Par ailleurs, dans la philosophie des Engagés, il est très clair que cette transition écologique doit se faire en partenariat avec les acteurs privés et avec les citoyens. Nous l’assumons pleinement. Je ne voudrais pas accuser mes détracteurs d’être partisans d’une transition écologique à la chinoise mais j’ai un peu de mal à comprendre ce que l’on nous reproche ici. Que notre programme en la matière ne soit pas complet, qu’il manque de propositions sur l’aménagement du territoire, je veux bien l’entendre. Mais nous ne demandons pas mieux que des propositions complémentaires soient formulées dans le cadre de l’approbation du programme.
“Entre responsabilité et assistanat, le projet hésite entre deux conceptions antagonistes des relations État-Citoyens”, juge François-Xavier Blanpain, notamment sur le revenu de participation.
Il ne s’agit en aucun cas d’une hésitation de notre part. Le revenu de participation est un concept extrêmement précis : ce ne serait pas une allocation universelle au sens classique du terme même si l’objectif est que tout le monde en bénéficie.
La logique que nous privilégions est celle du don contre don, avec d’un côté l’investissement de l’État au travers de revenu de participation et de l’autre des citoyens qui ont à cœur de contribuer positivement à la société. C’est cette idée de participation qui se présente à la fois comme un droit et comme une responsabilité. Ce n’est donc pas une hésitation, ce sont les deux faces complémentaires d’une même logique. C’est le propre de notre philosophie.
Sur les questions éthiques, le texte fondateur des Engagés renvoie à la conscience intime des élus et à leur liberté de penser et de voter. Faut-il y voir une forme d’“abdication collective” dans le chef du mouvement ?
Ce n’est pas parce que l’on reconnaît une liberté de vote sur les matières éthiques dont on sait qu’elles touchent en effet à l’intime des mandataires que l’on renonce à des positions collectives. Il y aura des prises de position du mouvement mais on acceptera que nos mandataires, sur ces questions-là, ne soient pas tenus par la consigne de vote. Le seul qui n’aura sans doute pas la même liberté de conscience, ce sera le président car on s’attend forcément à ce qu’il porte la position du mouvement.

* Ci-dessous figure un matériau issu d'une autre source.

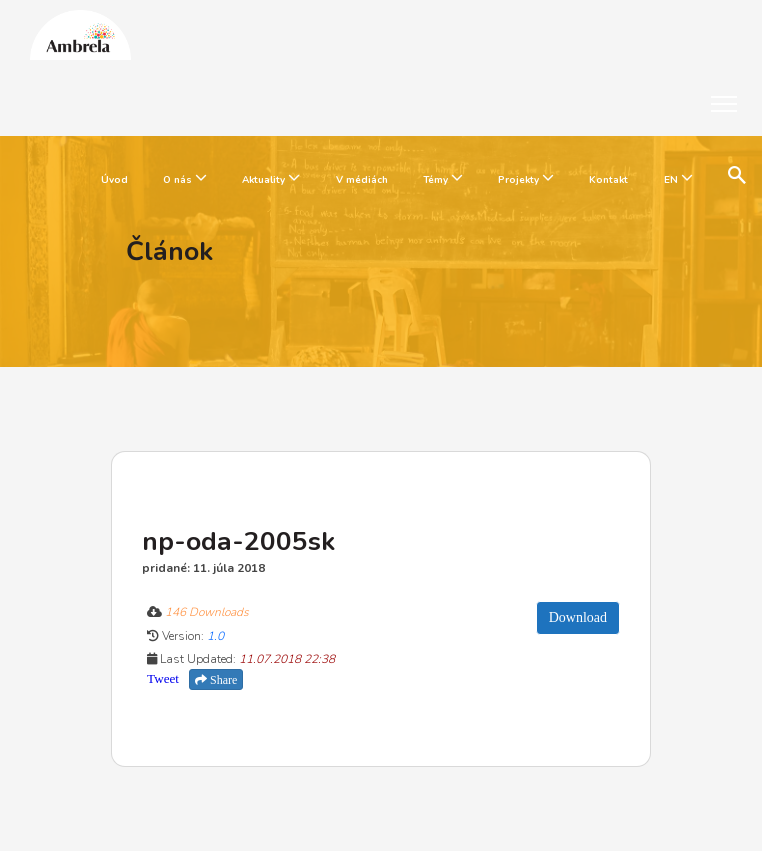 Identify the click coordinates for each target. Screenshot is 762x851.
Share (216, 680)
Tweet (163, 678)
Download (578, 617)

Plus fondamentalement, cette décision témoigne de notre volonté de s’affranchir très clairement d’une conviction religieuse. L’ensemble de notre processus n’est pas fondé sur une forme de certitude ou de croyance qui devrait être commune à l’ensemble des adhérents. Si le contraire du vide, c’est la certitude de la conviction religieuse, alors il y a un vide dans ce sens-là. Mais selon moi, ce n’est pas d’un vide dont il est ici question. Certainement pas. C’est un souci du bien commun, c’est une aspiration à construire un projet de société sur l’avenir plutôt que sur un héritage.